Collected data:
+---+
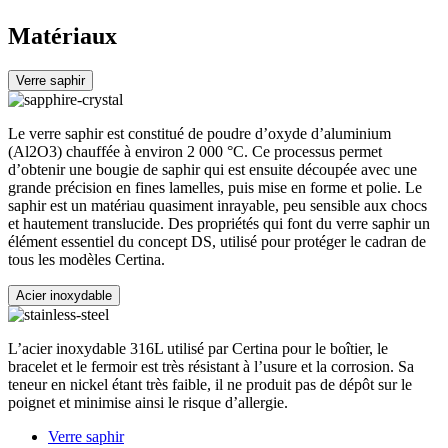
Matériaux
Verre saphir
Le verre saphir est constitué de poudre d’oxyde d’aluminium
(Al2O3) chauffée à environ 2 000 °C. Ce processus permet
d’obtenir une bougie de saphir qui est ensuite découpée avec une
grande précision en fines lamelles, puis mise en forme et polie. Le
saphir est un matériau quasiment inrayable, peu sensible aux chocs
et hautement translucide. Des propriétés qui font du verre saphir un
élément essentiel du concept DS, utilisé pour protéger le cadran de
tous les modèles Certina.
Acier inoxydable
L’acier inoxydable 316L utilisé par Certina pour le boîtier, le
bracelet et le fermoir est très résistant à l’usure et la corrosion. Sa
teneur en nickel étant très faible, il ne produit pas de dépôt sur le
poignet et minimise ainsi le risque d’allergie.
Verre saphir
+---+
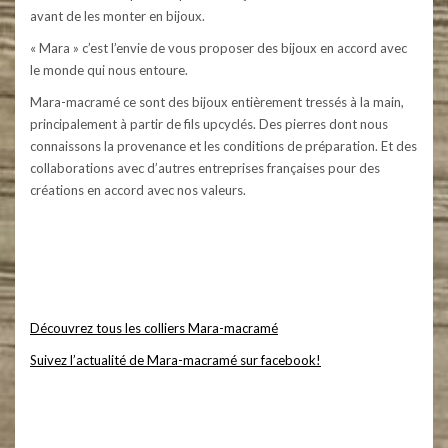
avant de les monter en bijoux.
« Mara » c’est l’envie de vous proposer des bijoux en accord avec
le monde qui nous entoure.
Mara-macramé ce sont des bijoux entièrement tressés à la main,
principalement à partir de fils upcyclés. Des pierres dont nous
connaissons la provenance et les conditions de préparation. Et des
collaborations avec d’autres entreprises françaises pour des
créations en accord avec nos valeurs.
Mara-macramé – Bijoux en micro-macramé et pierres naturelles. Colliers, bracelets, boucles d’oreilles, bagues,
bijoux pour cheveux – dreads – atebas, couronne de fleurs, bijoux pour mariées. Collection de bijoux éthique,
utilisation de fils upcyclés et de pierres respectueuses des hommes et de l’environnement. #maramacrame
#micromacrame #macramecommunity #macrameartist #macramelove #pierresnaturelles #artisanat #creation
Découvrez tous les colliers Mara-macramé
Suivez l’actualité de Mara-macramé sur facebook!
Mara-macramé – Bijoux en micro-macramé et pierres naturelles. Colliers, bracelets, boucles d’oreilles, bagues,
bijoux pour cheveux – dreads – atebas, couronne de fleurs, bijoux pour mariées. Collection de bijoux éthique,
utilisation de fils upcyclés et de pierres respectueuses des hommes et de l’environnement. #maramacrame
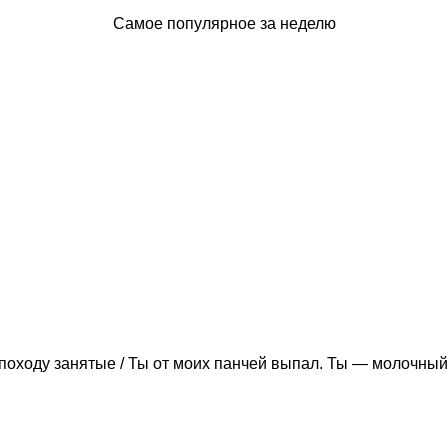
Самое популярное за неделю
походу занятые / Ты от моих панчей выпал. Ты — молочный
+---+
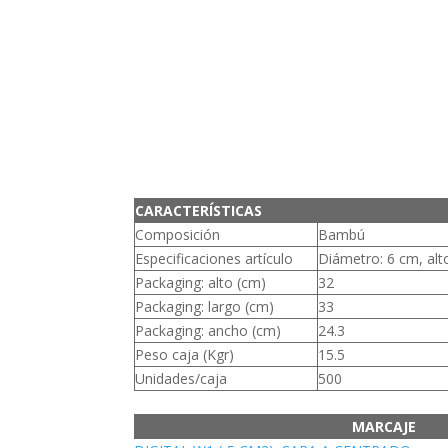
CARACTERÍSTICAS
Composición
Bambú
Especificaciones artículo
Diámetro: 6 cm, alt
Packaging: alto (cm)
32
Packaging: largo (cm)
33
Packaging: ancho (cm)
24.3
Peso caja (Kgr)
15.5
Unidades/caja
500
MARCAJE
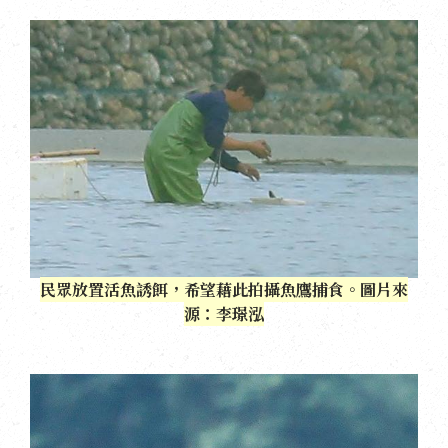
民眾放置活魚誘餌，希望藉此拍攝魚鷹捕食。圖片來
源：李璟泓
+---+
> **Task prompt**
Above, find the line with "Suivez l’actualité de"; copy it and every line down to the line with "походу занятые /", exactly and both included, but no pictures.

> **Exercise solution**
Suivez l’actualité de Mara-macramé sur facebook!
Mara-macramé – Bijoux en micro-macramé et pierres naturelles. Colliers, bracelets, boucles d’oreilles, bagues,
bijoux pour cheveux – dreads – atebas, couronne de fleurs, bijoux pour mariées. Collection de bijoux éthique,
utilisation de fils upcyclés et de pierres respectueuses des hommes et de l’environnement. #maramacrame
Самое популярное за неделю
походу занятые / Ты от моих панчей выпал. Ты — молочный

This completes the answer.